Saved data entries
::::

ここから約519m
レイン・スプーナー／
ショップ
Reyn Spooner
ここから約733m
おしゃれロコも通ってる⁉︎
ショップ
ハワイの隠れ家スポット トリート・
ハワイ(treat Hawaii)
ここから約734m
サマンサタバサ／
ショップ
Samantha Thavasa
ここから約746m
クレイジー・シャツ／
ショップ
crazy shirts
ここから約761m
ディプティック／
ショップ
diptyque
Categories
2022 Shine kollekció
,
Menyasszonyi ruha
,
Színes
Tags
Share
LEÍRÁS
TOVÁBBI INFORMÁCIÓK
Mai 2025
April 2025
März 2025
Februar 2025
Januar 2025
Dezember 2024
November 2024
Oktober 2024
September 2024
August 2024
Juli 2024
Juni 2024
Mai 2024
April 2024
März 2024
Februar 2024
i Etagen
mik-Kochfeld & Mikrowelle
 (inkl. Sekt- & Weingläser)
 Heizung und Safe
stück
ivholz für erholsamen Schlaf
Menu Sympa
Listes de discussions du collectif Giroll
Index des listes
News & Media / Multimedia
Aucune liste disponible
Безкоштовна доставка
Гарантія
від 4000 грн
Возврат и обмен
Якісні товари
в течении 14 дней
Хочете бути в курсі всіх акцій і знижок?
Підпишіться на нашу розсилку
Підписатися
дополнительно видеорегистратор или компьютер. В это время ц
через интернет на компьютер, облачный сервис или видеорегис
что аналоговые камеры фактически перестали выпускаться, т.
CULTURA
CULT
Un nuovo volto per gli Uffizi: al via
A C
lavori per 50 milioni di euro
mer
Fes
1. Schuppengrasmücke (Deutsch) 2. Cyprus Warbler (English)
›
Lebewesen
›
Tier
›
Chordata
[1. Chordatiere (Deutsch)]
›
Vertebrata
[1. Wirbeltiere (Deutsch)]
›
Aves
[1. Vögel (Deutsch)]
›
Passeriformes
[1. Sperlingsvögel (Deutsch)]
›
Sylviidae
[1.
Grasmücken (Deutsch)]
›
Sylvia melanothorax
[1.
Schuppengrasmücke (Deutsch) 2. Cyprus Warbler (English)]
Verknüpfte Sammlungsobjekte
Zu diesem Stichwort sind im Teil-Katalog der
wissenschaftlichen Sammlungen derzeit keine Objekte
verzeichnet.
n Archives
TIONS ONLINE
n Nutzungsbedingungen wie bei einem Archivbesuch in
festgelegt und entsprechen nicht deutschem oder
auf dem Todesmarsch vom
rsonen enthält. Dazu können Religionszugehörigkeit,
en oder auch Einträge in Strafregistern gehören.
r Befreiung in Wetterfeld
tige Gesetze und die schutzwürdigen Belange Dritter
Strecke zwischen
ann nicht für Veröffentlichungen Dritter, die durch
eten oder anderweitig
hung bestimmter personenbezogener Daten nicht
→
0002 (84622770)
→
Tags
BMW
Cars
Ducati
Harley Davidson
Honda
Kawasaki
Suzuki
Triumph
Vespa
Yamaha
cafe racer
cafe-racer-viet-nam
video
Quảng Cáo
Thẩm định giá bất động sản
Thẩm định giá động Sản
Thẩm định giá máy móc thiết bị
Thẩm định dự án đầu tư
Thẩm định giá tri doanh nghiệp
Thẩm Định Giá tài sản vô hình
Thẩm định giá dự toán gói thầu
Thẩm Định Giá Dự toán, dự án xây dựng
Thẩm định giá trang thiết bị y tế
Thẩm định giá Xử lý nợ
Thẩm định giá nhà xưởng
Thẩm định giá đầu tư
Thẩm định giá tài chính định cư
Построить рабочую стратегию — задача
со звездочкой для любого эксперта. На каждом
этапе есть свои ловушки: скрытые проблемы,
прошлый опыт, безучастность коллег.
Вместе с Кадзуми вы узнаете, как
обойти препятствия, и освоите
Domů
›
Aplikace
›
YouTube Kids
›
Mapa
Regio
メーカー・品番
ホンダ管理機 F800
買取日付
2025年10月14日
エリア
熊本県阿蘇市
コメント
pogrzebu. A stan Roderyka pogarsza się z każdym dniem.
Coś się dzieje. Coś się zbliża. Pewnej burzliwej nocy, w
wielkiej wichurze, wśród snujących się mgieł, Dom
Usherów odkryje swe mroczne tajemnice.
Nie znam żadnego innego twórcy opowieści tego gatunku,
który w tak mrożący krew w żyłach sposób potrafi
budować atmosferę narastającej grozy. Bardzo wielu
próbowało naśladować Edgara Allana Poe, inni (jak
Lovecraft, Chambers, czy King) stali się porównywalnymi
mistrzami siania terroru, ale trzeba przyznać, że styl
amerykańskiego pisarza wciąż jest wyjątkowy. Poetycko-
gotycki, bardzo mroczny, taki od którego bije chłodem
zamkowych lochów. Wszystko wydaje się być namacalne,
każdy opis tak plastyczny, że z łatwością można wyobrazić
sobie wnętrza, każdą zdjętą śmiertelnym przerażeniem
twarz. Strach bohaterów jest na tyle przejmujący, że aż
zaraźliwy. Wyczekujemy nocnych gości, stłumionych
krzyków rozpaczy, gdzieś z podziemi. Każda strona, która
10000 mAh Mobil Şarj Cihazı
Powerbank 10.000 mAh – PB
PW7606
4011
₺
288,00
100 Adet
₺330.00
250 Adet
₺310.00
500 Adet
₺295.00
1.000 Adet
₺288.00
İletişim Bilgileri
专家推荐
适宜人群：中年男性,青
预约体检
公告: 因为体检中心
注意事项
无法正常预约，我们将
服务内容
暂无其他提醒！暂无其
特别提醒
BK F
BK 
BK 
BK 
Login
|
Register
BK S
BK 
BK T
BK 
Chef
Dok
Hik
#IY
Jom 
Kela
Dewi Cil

::::

• _Task item_: Lines containing the word "thiết" in the entries above should be counted, and only that number given.

• _Output for this exercise_: 2